The direction numbers indicate why. Take a look in the toplines at the massive drop between the August and late-October surveys on the economy, but also the decline on overall direction too:

Both direction tracks have seriously deteriorated over the past year for the current governing party in Congress and the White House. The brief bump upward in August may either have been a reaction to the laughably labeled “Inflation Reduction Act” or polling shenanigans, but either way, Democrats are now worse off on both measures.

The same is true for the assessment of the economy. A year ago in this series, when inflation and wage erosion had been a major issue for a few months, the assessment was a -20 in the gap, with 26% rating the economy “poor.” Now it’s a -45 in the gap, up from a -29 two months ago, with 41% rating the economy “poor”. That in itself is a nine-point jump in just two months, and demonstrates the danger of disillusionment that comes from passing hobby-horse agenda bills rather than honestly addressing voters’ biggest concerns.

Want another data point? Let’s take a look at the top reasons respondents have in considering this election more important than most others.
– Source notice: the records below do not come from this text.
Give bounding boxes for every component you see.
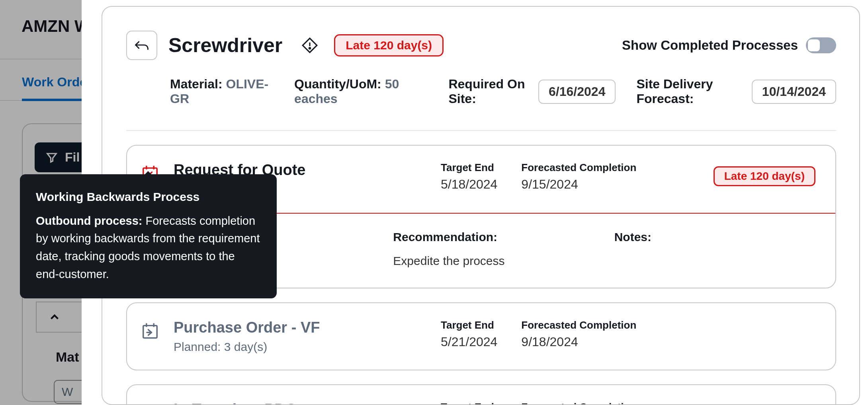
target-end-label: Target End	[441, 401, 497, 405]
process-title: In-Transit to PDC	[174, 401, 426, 405]
meta-site-delivery-forecast: Site Delivery Forecast: 10/14/2024	[636, 77, 836, 106]
forecast-col: Forecasted Completion 9/24/2024	[521, 401, 636, 405]
recommendation-value: Expedite the process	[393, 254, 594, 268]
process-card-intransit[interactable]: In-Transit to PDC Target End 5/27/2024 F…	[126, 384, 836, 405]
process-title: Purchase Order - VF	[174, 319, 426, 336]
meta-row: Material: OLIVE-GR Quantity/UoM: 50 each…	[126, 77, 836, 131]
back-button[interactable]	[126, 31, 157, 60]
target-end-col: Target End 5/27/2024	[441, 401, 497, 405]
tooltip-body-strong: Outbound process:	[36, 214, 142, 227]
toggle-knob	[808, 39, 820, 51]
show-completed-toggle[interactable]	[806, 37, 836, 53]
forecast-value: 9/18/2024	[521, 335, 636, 349]
svg-point-2	[309, 48, 311, 49]
tooltip-working-backwards: Working Backwards Process Outbound proce…	[20, 174, 277, 298]
forecast-label: Forecasted Completion	[521, 401, 636, 405]
meta-ros-value[interactable]: 6/16/2024	[538, 80, 616, 104]
process-header: In-Transit to PDC Target End 5/27/2024 F…	[141, 401, 815, 405]
tooltip-body: Outbound process: Forecasts completion b…	[36, 212, 261, 284]
detail-header: Screwdriver Late 120 day(s) Show Complet…	[126, 31, 836, 60]
target-end-col: Target End 5/18/2024	[441, 162, 497, 192]
process-late-badge: Late 120 day(s)	[714, 166, 815, 186]
notes-col: Notes:	[614, 230, 815, 268]
meta-sdf-value[interactable]: 10/14/2024	[752, 80, 836, 104]
forecast-label: Forecasted Completion	[521, 162, 636, 174]
tooltip-title: Working Backwards Process	[36, 188, 261, 206]
process-card-po[interactable]: Purchase Order - VF Planned: 3 day(s) Ta…	[126, 302, 836, 370]
late-badge: Late 120 day(s)	[334, 34, 444, 56]
show-completed-label: Show Completed Processes	[622, 38, 798, 53]
meta-quantity: Quantity/UoM: 50 eaches	[294, 77, 428, 106]
meta-material: Material: OLIVE-GR	[170, 77, 274, 106]
meta-ros-label: Required On Site:	[448, 77, 534, 106]
target-end-label: Target End	[441, 319, 497, 331]
calendar-forward-icon	[141, 321, 159, 340]
forecast-col: Forecasted Completion 9/15/2024	[521, 162, 636, 192]
target-end-label: Target End	[441, 162, 497, 174]
meta-required-onsite: Required On Site: 6/16/2024	[448, 77, 616, 106]
back-icon	[134, 39, 150, 52]
notes-label: Notes:	[614, 230, 815, 244]
detail-title: Screwdriver	[168, 34, 282, 57]
meta-quantity-label: Quantity/UoM:	[294, 77, 381, 91]
target-end-value: 5/18/2024	[441, 177, 497, 192]
forecast-label: Forecasted Completion	[521, 319, 636, 331]
process-header: Purchase Order - VF Planned: 3 day(s) Ta…	[141, 319, 815, 354]
forecast-value: 9/15/2024	[521, 177, 636, 192]
target-end-col: Target End 5/21/2024	[441, 319, 497, 349]
process-planned: Planned: 3 day(s)	[174, 340, 426, 354]
meta-material-label: Material:	[170, 77, 223, 91]
target-end-value: 5/21/2024	[441, 335, 497, 349]
recommendation-label: Recommendation:	[393, 230, 594, 244]
forecast-col: Forecasted Completion 9/18/2024	[521, 319, 636, 349]
recommendation-col: Recommendation: Expedite the process	[393, 230, 594, 268]
calendar-forward-icon	[141, 403, 159, 405]
meta-sdf-label: Site Delivery Forecast:	[636, 77, 747, 106]
alert-diamond-icon	[301, 37, 318, 54]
If you wonder what kind of enthusiasm will drive the midterms and the direction it will take, this should be enlightening:

  • 17%: 11% on Fiscal issues (Economy, Recession, Taxes, Spending, Debt), plus 6% on Inflation / Cost of living / Gas prices
  • 16%: We need change / New direction / We are failing / Country is a mess / Need to get back on track
  • 13%: Democracy / Voting rights / Democracy in danger / Election integrity
  • 12%: Current administration is failing / New leadership / Need new government / Our president / Get Biden out / Unable to perform job duties / Stop Biden
  • 12%: Anti-Republican / Anti-MAGA Republicans / Anti-Trump / Extreme Republicans / Stop republicans / Right wing / fascism
  • 11%: Anti-Democrat / Radical Democrats ruined country / liberal agenda / Stop socialism / Stop communism

Forty-five percent of voters are driven by current leadership failures and economic conditions. The only other double-digit categories either cancel each other out (anti-Dem, anti-GOP) or loop in issues from both sides (election integrity on the Right, “democracy in danger” on the Left. In another question, 43% of the respondents want Republicans to fully control Congress, while only 36% of respondents want Democrats to retain full control.

And there’s a reason for that — a 21-point gap in the “It’s the economy/inflation, stupid” category, and lots of issue leads beyond that:

  • Better plan to make life easier: GOP, 43/38
  • Inflation: 48/27
  • Reduce crime: 43/29
  • Reduce gun violence: 31/38 (Dems only up 7!)
  • Energy independence: 45/37
  • Abortion policy: 31/43
  • Education: 34/41
  • Prescription drug costs: 27/42
  • Secure the border: 49/21
  • Foreign policy: 46/33
  • Soaking the rich and corporations: 21/47
  • Spending tax revenues responsibly: 37/30

With all that in mind, does this election — even through the prism of this survey — look like an R+2 wave to you? Maybe among registered voters, possibly — but not among those motivated by these issues and current economic/political environment to actually cast ballots in the midterms.